YOUR GOAL: Pictures aside, print all of the data below exactly as written.

** Opening GIVEN INFORMATION block **

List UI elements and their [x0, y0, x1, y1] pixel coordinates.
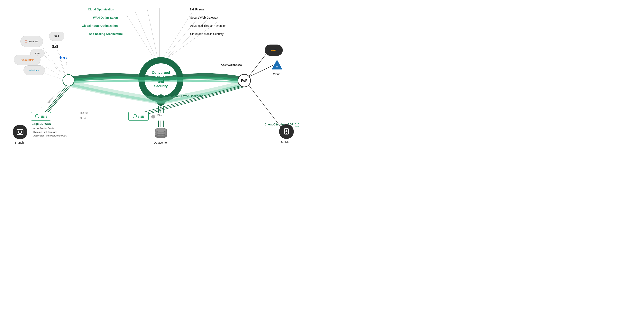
branch-label: Branch [15, 141, 24, 144]
global-backbone-label: Global Private Backbone [170, 94, 204, 98]
ng-firewall-label: NG Firewall [190, 8, 205, 11]
svg-rect-44 [21, 132, 22, 133]
cloud-mobile-security-label: Cloud and Mobile Security [190, 32, 224, 35]
mobile-label: Mobile [281, 141, 290, 144]
salesforce-cloud: salesforce [24, 65, 45, 75]
svg-rect-42 [21, 131, 22, 132]
sdwan-bullets: Active / Active / Active Dynamic Path Se… [32, 126, 67, 138]
svg-point-56 [286, 133, 287, 134]
sdwan-circle-icon [35, 114, 39, 118]
svg-line-23 [66, 62, 68, 75]
8x8-label: 8x8 [52, 44, 58, 49]
ipsec-label: IPSec [156, 114, 162, 117]
sdwan-dots-icon-r [138, 115, 144, 118]
svg-line-37 [166, 15, 200, 57]
wan-optimization-label: WAN Optimization [93, 16, 118, 19]
global-route-label: Global Route Optimization [82, 24, 118, 27]
azure-shape: ⌂ [271, 59, 283, 71]
edge-sdwan-label: Edge SD-WAN [32, 122, 51, 125]
svg-line-28 [248, 85, 282, 129]
svg-rect-43 [18, 132, 19, 133]
bullet-3: Application- and User Aware QoS [32, 134, 67, 138]
mobile-icon [279, 124, 294, 139]
svg-point-50 [155, 128, 166, 132]
svg-point-57 [286, 130, 287, 131]
ringcentral-cloud: RingCentral [14, 55, 40, 65]
aws-cloud: aws [265, 44, 283, 56]
secure-web-gateway-label: Secure Web Gateway [190, 16, 218, 19]
cloud-right-label: Cloud [273, 72, 280, 76]
svg-text:⌂: ⌂ [276, 65, 278, 68]
agent-agentless-label: Agent/Agentless [221, 63, 242, 66]
box-label: box [60, 55, 68, 60]
svg-rect-45 [19, 133, 21, 134]
svg-line-15 [44, 86, 66, 113]
advanced-threat-label: Advanced Threat Prevention [190, 24, 226, 27]
svg-line-32 [127, 15, 153, 57]
internet-line-label: Internet [80, 111, 88, 114]
svg-point-4 [63, 75, 74, 86]
svg-line-26 [250, 53, 267, 76]
sap-cloud: SAP [49, 32, 64, 41]
svg-point-49 [155, 134, 166, 138]
self-healing-label: Self-healing Architecture [89, 32, 123, 35]
sdwan-dots-icon [41, 115, 46, 118]
sdwan-circle-icon-r [133, 114, 137, 118]
datacenter-icon [154, 127, 168, 140]
center-circle-label: Converged Network and Security [148, 70, 174, 88]
bullet-2: Dynamic Path Selection [32, 130, 67, 134]
branch-icon [13, 125, 28, 139]
cloud-optimization-label: Cloud Optimization [88, 8, 114, 11]
svg-rect-41 [18, 131, 19, 132]
datacenter-label: Datacenter [154, 141, 168, 144]
ipsec-circle [151, 115, 155, 118]
office365-cloud: □ Office 365 [20, 36, 43, 47]
sdwan-box-right [128, 112, 149, 121]
bullet-1: Active / Active / Active [32, 126, 67, 130]
sdwan-box-left [31, 112, 51, 121]
diagram-container: Cloud Optimization WAN Optimization Glob… [0, 0, 322, 165]
svg-line-33 [135, 11, 156, 57]
pop-circle: PoP [238, 74, 251, 87]
mpls-line-label: MPLS [80, 116, 86, 119]
svg-line-39 [169, 22, 217, 57]
sdp-circle [295, 123, 299, 127]
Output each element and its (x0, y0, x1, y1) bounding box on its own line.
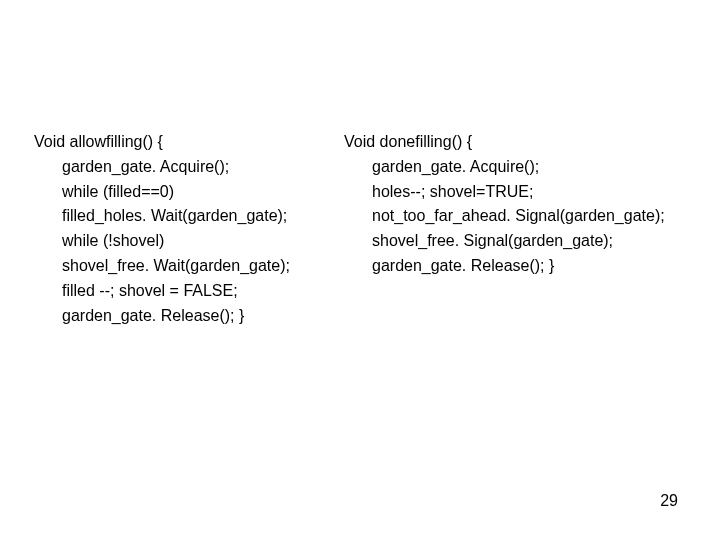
left-column: Void allowfilling() { garden_gate. Acqui… (34, 130, 344, 328)
left-header: Void allowfilling() { (34, 130, 344, 155)
right-line-1: garden_gate. Acquire(); (344, 155, 684, 180)
right-header: Void donefilling() { (344, 130, 684, 155)
left-line-4: while (!shovel) (34, 229, 344, 254)
left-line-7: garden_gate. Release(); } (34, 304, 344, 329)
right-line-4: shovel_free. Signal(garden_gate); (344, 229, 684, 254)
right-line-3: not_too_far_ahead. Signal(garden_gate); (344, 204, 684, 229)
code-columns: Void allowfilling() { garden_gate. Acqui… (34, 130, 684, 328)
left-line-2: while (filled==0) (34, 180, 344, 205)
page-number: 29 (660, 492, 678, 510)
right-line-2: holes--; shovel=TRUE; (344, 180, 684, 205)
left-line-1: garden_gate. Acquire(); (34, 155, 344, 180)
right-column: Void donefilling() { garden_gate. Acquir… (344, 130, 684, 328)
right-line-5: garden_gate. Release(); } (344, 254, 684, 279)
left-line-3: filled_holes. Wait(garden_gate); (34, 204, 344, 229)
left-line-6: filled --; shovel = FALSE; (34, 279, 344, 304)
left-line-5: shovel_free. Wait(garden_gate); (34, 254, 344, 279)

** Closing GIVEN INFORMATION block **

RESPONSE AREA:
List UI elements and their [x0, y0, x1, y1] pixel coordinates.
branch-label: Branch [15, 141, 24, 144]
global-backbone-label: Global Private Backbone [170, 94, 204, 98]
ng-firewall-label: NG Firewall [190, 8, 205, 11]
svg-rect-44 [21, 132, 22, 133]
cloud-mobile-security-label: Cloud and Mobile Security [190, 32, 224, 35]
mobile-label: Mobile [281, 141, 290, 144]
salesforce-cloud: salesforce [24, 65, 45, 75]
svg-rect-42 [21, 131, 22, 132]
sdwan-bullets: Active / Active / Active Dynamic Path Se… [32, 126, 67, 138]
svg-point-56 [286, 133, 287, 134]
sdwan-circle-icon [35, 114, 39, 118]
svg-line-23 [66, 62, 68, 75]
8x8-label: 8x8 [52, 44, 58, 49]
ipsec-label: IPSec [156, 114, 162, 117]
sdwan-dots-icon-r [138, 115, 144, 118]
svg-line-37 [166, 15, 200, 57]
wan-optimization-label: WAN Optimization [93, 16, 118, 19]
global-route-label: Global Route Optimization [82, 24, 118, 27]
azure-shape: ⌂ [271, 59, 283, 71]
edge-sdwan-label: Edge SD-WAN [32, 122, 51, 125]
svg-line-28 [248, 85, 282, 129]
svg-rect-43 [18, 132, 19, 133]
bullet-3: Application- and User Aware QoS [32, 134, 67, 138]
mobile-icon [279, 124, 294, 139]
svg-point-50 [155, 128, 166, 132]
svg-point-57 [286, 130, 287, 131]
ringcentral-cloud: RingCentral [14, 55, 40, 65]
aws-cloud: aws [265, 44, 283, 56]
secure-web-gateway-label: Secure Web Gateway [190, 16, 218, 19]
cloud-right-label: Cloud [273, 72, 280, 76]
svg-text:⌂: ⌂ [276, 65, 278, 68]
agent-agentless-label: Agent/Agentless [221, 63, 242, 66]
box-label: box [60, 55, 68, 60]
svg-rect-45 [19, 133, 21, 134]
svg-line-15 [44, 86, 66, 113]
advanced-threat-label: Advanced Threat Prevention [190, 24, 226, 27]
svg-line-32 [127, 15, 153, 57]
internet-line-label: Internet [80, 111, 88, 114]
svg-point-4 [63, 75, 74, 86]
svg-line-26 [250, 53, 267, 76]
sap-cloud: SAP [49, 32, 64, 41]
svg-point-49 [155, 134, 166, 138]
self-healing-label: Self-healing Architecture [89, 32, 123, 35]
sdwan-dots-icon [41, 115, 46, 118]
sdwan-circle-icon-r [133, 114, 137, 118]
datacenter-icon [154, 127, 168, 140]
center-circle-label: Converged Network and Security [148, 70, 174, 88]
bullet-2: Dynamic Path Selection [32, 130, 67, 134]
branch-icon [13, 125, 28, 139]
cloud-optimization-label: Cloud Optimization [88, 8, 114, 11]
svg-rect-41 [18, 131, 19, 132]
datacenter-label: Datacenter [154, 141, 168, 144]
ipsec-circle [151, 115, 155, 118]
office365-cloud: □ Office 365 [20, 36, 43, 47]
sdwan-box-right [128, 112, 149, 121]
bullet-1: Active / Active / Active [32, 126, 67, 130]
sdwan-box-left [31, 112, 51, 121]
diagram-container: Cloud Optimization WAN Optimization Glob… [0, 0, 322, 165]
svg-line-33 [135, 11, 156, 57]
pop-circle: PoP [238, 74, 251, 87]
mpls-line-label: MPLS [80, 116, 86, 119]
svg-line-39 [169, 22, 217, 57]
sdp-circle [295, 123, 299, 127]
Output each element and its (x0, y0, x1, y1) bounding box on its own line.
left-column: Void allowfilling() { garden_gate. Acqui… (34, 130, 344, 328)
left-header: Void allowfilling() { (34, 130, 344, 155)
right-line-1: garden_gate. Acquire(); (344, 155, 684, 180)
right-header: Void donefilling() { (344, 130, 684, 155)
left-line-4: while (!shovel) (34, 229, 344, 254)
left-line-7: garden_gate. Release(); } (34, 304, 344, 329)
right-line-4: shovel_free. Signal(garden_gate); (344, 229, 684, 254)
right-line-3: not_too_far_ahead. Signal(garden_gate); (344, 204, 684, 229)
code-columns: Void allowfilling() { garden_gate. Acqui… (34, 130, 684, 328)
left-line-2: while (filled==0) (34, 180, 344, 205)
page-number: 29 (660, 492, 678, 510)
right-line-2: holes--; shovel=TRUE; (344, 180, 684, 205)
left-line-1: garden_gate. Acquire(); (34, 155, 344, 180)
right-column: Void donefilling() { garden_gate. Acquir… (344, 130, 684, 328)
right-line-5: garden_gate. Release(); } (344, 254, 684, 279)
left-line-3: filled_holes. Wait(garden_gate); (34, 204, 344, 229)
left-line-6: filled --; shovel = FALSE; (34, 279, 344, 304)
left-line-5: shovel_free. Wait(garden_gate); (34, 254, 344, 279)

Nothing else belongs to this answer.